With these sisters and brothers in the communion of saints, we find ourselves brought back to Tertullian. Not that these he and Agnes ever met, but in an odd twist of history, their lives intertwine. Years after Tertullian’s speech, the pallium became indicative not just of any Christian, but specifically a vestment worn by the great bishops of Christianity. In the East it is called the omophor, and in the West it is still called the pallium. In the Roman Catholic Church this vestment is one worn by the Holy Father as well as metropolitan archbishops (and a few others that he gives it to). It has been simplified to a strip of white woolen cloth marked by 6 (sometimes 5) crosses and is draped around the bishop’s shoulders on top of the chasuble.

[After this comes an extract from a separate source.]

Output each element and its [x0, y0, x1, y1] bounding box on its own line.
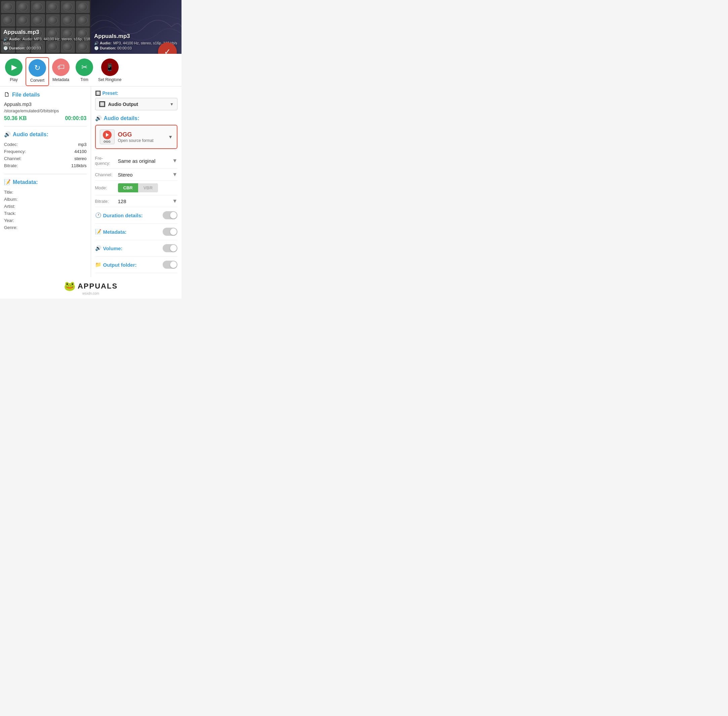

The pallium, along with the bishop’s staff (crosier), symbolize for us the primacy of his role as a shepherd of Christ’s flock. He is a man entrusted with feeding and tending some part of the flock of the Good Shepherd (as was Simon Peter), protecting, healing, directing, and carrying his sheep to the safety of eternal life with the Lord. St. Agnes, the Church’s preeminent example of a faithful lamb of Christ flock, has long been thus connected with the pallium.
And thus was born a lovely 500 year old tradition that now takes place every year on the feast of St. Agnes. Two lambs, raised by Trappist monks outside of Rome, are given to the Sisters of the Holy Family in Nazareth who carefully wash and dry the little creatures. They are wrapped up with bows and white veils, surrounded by flowers, and carried carefully from St. Agnes’ church outside the city walls to the Vatican where the Holy Father blesses them. (Funny pictures of this can be found all over the internet!) The lambs will be placed in the care of another group of religious, the Benedictine nuns of St. Cecilia in Trastevere, until they are large enough to be sheared (this happens right after Easter), and that wool is carefully turned into yarn, and woven into the necessary pallia (plural of “pallium”) by the faithful sisters. These are taken back to St. Peter’s and kept near the tomb of St. Peter until the Feast of St. Peter and St. Paul (June 28th) when the Holy Father blesses these vestments and then bestows them upon the new bishops.
– Fr. Dominic Rankin continues to be amazed at the interweaving, even centuries down the line, of the lives of the saints. Every saints seems to have been inspired, edified, challenged, or encouraged by another saint. Little do we know how big of an impact our sanctity, even small, may have on the Church a thousand years from now!